Lines from the beginning of the entries up to and including the one with "version 1.3.4." must be duplicated word for word; leave out all others.

Saved entries:
Content starts

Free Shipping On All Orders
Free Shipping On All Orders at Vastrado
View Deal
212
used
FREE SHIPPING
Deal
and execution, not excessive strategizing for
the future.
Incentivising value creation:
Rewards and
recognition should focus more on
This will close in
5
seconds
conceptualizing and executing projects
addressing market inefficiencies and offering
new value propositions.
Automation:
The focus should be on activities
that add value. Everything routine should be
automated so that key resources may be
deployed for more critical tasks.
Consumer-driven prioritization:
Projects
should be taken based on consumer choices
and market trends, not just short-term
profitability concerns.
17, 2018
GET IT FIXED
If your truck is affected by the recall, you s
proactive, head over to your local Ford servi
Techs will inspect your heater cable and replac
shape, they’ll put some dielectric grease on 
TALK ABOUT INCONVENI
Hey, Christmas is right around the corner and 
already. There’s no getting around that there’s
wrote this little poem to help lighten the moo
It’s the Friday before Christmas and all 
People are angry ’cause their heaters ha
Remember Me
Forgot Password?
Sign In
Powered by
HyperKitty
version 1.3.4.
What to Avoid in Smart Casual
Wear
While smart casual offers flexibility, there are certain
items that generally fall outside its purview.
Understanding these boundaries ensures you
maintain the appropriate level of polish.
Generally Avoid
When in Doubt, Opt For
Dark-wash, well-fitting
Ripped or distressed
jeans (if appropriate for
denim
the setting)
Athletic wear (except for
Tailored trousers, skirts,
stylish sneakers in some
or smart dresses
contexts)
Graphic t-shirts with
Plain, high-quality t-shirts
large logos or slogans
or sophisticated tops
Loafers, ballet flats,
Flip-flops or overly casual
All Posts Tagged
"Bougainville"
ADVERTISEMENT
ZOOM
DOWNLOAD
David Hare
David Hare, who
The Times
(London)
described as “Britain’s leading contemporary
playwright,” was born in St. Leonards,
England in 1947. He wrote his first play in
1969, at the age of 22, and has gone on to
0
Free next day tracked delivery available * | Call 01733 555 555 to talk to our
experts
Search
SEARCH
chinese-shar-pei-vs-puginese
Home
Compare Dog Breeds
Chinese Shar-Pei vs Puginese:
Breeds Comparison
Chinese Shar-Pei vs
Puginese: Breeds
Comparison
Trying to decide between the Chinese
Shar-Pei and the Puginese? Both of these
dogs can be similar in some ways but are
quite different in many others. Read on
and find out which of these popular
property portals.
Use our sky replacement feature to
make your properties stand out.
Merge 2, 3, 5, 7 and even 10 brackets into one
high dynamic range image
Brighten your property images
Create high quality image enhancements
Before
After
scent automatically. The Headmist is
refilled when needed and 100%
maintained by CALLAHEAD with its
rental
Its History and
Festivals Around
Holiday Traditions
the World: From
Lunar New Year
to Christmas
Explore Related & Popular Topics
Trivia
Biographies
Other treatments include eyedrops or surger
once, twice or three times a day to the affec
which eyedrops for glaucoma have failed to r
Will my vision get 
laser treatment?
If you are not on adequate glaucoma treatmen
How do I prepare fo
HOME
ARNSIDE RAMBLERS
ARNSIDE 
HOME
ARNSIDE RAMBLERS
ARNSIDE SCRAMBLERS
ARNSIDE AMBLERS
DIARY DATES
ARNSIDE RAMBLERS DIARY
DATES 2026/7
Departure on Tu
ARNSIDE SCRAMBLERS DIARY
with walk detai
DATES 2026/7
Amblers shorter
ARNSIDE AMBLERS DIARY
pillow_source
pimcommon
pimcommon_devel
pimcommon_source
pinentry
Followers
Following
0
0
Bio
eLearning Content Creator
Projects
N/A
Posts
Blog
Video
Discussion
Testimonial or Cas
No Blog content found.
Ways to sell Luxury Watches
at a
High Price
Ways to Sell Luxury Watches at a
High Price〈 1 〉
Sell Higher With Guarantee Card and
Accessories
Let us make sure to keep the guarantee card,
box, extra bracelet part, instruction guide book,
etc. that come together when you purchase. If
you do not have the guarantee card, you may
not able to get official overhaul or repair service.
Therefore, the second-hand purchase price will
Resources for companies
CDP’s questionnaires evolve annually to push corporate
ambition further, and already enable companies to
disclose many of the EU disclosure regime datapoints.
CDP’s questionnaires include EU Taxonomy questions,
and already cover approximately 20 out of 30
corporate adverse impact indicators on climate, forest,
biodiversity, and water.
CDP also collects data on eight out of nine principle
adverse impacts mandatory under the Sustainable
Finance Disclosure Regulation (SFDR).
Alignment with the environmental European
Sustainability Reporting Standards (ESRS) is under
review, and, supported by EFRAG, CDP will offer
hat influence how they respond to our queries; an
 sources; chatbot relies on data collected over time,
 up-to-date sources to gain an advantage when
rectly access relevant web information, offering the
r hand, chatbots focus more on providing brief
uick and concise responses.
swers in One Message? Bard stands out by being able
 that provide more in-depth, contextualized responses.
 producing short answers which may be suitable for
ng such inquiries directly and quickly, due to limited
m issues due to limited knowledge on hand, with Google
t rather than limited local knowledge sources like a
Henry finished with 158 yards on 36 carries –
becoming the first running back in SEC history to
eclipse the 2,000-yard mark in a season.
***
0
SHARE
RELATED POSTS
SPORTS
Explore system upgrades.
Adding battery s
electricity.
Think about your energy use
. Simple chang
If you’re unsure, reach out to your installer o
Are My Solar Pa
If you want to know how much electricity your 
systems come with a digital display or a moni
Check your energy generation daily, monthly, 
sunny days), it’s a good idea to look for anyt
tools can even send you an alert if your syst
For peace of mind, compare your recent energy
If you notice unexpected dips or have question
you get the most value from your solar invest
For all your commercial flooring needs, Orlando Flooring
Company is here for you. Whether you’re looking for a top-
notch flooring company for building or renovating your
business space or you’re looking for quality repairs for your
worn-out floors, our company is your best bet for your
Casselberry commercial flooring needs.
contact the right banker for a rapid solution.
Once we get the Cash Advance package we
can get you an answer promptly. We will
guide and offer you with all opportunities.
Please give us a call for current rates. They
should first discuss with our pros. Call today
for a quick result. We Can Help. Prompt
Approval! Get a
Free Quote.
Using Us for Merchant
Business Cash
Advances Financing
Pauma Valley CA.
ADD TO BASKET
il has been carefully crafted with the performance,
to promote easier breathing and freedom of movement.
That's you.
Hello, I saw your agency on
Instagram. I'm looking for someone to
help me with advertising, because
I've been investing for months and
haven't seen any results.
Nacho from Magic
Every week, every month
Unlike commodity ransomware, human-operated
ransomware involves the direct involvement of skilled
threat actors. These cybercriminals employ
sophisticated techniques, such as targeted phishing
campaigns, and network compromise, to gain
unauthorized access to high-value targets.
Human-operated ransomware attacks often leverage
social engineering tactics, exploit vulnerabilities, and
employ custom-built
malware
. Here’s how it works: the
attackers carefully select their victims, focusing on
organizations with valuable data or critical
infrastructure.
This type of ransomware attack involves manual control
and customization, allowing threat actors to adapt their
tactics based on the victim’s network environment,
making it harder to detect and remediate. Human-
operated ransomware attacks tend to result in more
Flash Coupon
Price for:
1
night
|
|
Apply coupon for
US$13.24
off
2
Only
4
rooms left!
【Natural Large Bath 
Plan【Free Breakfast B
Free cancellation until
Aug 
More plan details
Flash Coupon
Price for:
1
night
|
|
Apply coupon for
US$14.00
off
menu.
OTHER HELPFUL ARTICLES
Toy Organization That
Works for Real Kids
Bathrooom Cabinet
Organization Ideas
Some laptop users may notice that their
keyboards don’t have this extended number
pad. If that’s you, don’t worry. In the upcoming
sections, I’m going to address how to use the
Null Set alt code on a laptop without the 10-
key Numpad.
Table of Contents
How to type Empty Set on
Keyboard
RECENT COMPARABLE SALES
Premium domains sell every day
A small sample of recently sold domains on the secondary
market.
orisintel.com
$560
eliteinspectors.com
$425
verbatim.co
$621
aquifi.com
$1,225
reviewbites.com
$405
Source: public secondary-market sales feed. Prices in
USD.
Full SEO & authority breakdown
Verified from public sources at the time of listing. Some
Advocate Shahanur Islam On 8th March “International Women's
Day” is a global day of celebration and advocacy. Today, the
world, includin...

Content ends

**Exercise answer:**
Free Shipping On All Orders
Free Shipping On All Orders at Vastrado
View Deal
212
used
FREE SHIPPING
Deal
and execution, not excessive strategizing for
the future.
Incentivising value creation:
Rewards and
recognition should focus more on
This will close in
5
seconds
conceptualizing and executing projects
addressing market inefficiencies and offering
new value propositions.
Automation:
The focus should be on activities
that add value. Everything routine should be
automated so that key resources may be
deployed for more critical tasks.
Consumer-driven prioritization:
Projects
should be taken based on consumer choices
and market trends, not just short-term
profitability concerns.
17, 2018
GET IT FIXED
If your truck is affected by the recall, you s
proactive, head over to your local Ford servi
Techs will inspect your heater cable and replac
shape, they’ll put some dielectric grease on 
TALK ABOUT INCONVENI
Hey, Christmas is right around the corner and 
already. There’s no getting around that there’s
wrote this little poem to help lighten the moo
It’s the Friday before Christmas and all 
People are angry ’cause their heaters ha
Remember Me
Forgot Password?
Sign In
Powered by
HyperKitty
version 1.3.4.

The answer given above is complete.